Data processing: database and file management or data structures – Database design – Data structure types
Utility Patent
1999-10-01
2001-01-02
Black, Thomas G. (Department: 2771)
Data processing: database and file management or data structures
Database design
Data structure types
C707S793000, C707S793000, C707S793000
Utility Patent
active
06169986
ABSTRACT:
BACKGROUND OF THE INVENTION
1. Field of Invention
This present invention relates to query processing, and more specifically relates to techniques for facilitating the process of refining search queries.
2. Description of Related Art
With the increasing popularity of the Internet and the World Wide Web, it is common for on-line users to utilize search engines to search the Internet for desired information. Many web sites permit users to perform searches to identify a small number of relevant items among a much larger domain of items.
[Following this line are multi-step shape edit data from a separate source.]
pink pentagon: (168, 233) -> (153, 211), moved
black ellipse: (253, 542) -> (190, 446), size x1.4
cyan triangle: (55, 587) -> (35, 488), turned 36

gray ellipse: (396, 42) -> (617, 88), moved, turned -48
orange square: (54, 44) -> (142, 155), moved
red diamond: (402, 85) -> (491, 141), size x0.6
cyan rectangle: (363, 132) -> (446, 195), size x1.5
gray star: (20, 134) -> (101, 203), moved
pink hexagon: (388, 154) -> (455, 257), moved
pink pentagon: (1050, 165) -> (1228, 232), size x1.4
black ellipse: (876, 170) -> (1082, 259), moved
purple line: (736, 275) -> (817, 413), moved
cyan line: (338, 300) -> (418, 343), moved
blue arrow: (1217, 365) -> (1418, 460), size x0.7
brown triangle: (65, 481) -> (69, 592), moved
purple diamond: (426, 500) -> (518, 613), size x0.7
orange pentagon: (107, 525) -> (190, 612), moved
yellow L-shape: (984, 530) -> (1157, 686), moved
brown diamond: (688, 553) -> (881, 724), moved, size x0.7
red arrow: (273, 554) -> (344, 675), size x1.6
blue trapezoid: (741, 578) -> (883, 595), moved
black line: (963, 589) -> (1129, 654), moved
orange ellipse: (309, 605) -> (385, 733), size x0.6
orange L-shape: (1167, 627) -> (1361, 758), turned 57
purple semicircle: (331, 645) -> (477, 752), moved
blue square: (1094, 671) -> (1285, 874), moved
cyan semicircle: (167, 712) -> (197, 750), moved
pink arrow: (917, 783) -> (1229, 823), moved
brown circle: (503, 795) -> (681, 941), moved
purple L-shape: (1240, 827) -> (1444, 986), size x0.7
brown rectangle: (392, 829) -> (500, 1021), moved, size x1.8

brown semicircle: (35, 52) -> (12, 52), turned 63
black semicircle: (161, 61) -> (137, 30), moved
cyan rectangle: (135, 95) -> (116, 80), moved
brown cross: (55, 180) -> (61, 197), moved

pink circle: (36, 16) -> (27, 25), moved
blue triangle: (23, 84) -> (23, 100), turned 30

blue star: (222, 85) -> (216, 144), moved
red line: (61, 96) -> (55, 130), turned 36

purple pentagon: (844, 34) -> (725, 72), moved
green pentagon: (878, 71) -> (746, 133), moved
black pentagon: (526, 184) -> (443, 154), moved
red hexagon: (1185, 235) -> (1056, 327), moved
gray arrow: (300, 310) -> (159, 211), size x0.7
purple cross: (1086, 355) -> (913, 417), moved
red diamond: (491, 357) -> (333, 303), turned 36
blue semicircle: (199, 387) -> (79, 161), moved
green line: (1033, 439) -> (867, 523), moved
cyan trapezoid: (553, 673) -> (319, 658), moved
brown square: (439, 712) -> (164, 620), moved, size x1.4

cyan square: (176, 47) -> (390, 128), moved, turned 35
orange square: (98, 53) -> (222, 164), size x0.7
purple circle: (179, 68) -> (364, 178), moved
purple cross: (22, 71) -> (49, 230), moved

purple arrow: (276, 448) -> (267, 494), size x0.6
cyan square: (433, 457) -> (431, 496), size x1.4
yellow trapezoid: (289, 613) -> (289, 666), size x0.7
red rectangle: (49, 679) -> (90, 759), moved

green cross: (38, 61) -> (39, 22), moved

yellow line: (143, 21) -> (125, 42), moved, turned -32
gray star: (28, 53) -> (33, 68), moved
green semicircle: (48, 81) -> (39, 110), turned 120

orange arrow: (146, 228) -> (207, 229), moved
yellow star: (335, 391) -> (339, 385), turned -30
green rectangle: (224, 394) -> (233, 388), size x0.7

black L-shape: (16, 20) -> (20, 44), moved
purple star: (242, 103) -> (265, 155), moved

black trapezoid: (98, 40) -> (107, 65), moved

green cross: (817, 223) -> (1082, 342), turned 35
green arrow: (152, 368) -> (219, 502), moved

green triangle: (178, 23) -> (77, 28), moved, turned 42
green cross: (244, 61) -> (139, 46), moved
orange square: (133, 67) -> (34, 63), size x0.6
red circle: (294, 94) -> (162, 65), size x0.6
As an example, several web index sites permit users to search for particular web sites among known web sites. Similarly, many on-line merchants, such as booksellers, permit users to search for particular products among all of the products that can be purchased from the merchant. Other on-line services, such as Lexis™ and Westlaw™, allow users to search for various articles and court opinions.
In order to perform a search, a user submits a query containing one or more query terms. The query may also explicitly or implicitly identify a record field or segment to be searched, such as title, author, or subject classification of the item. For example, a user of an on-line bookstore may submit a query containing terms that the user believes appear within the title of a book. A query server program of the search engine processes the query to identify any items that match the terms of the query. The set of items identified by the query server program is referred to as a “query result.” In the on-line bookstore example, the query result is a set of books whose titles contain some or all of the query terms. In the web index site example, the query result is a set of web sites or documents. In web-based implementations, the query result is typically presented to the user as a hypertextual listing of the located items.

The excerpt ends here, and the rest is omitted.